In my previous post I showed my recently purchased used 1961 Leica M3 35mm camera and my soon to be sold Nikon Perspective control lenses. It is important for me to return to film photography for a number of reasons, but ease of use may not seem to be one compared to today’s digital cameras.
Edward Steichen once said, “No photographer is as good as the simplest camera.” I interpret that to mean that image content is and should be independent of the camera. The photograph is a representation of the interaction of subject and object. The negative is the verb representing whether it is transitive (experienced) or intransitive (observed) event.

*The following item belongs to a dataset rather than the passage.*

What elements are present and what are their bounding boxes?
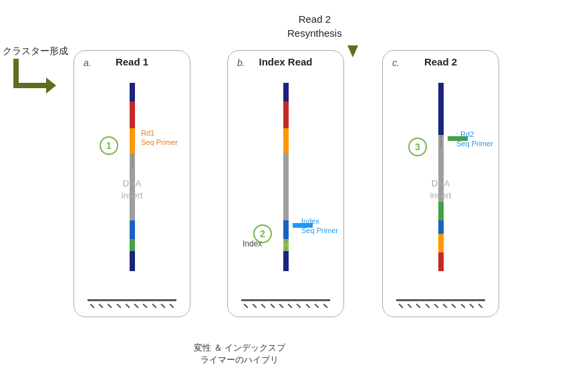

The question is, “Which is the subject and which is the object?” Grammar would say, I (subject) photographed (verb) the scene (object); i.e., the object is the entity acted upon. It seems to me that the very need to take a photograph represents the other acting on the photographer. We can experience our world completely our entire life and never take a photograph. I know people who take photographs with their digital phones and rarely, if ever, look at them again. These are important photographs because they demonstrate that something in the environment has caught the attention of the one taking the photo. In other words, the photographer is the entity being acted upon through their experience of the world around them.
I would also argue that Photography as Art is more along the lines of the grammatical photographer as subject. The intent of their photography is the photograph as object to be consumed as point of view—a purposeful object to represent an idea or experience to be shaped to that idea.
Digital differs from film in that there is no intermediate physical negative component.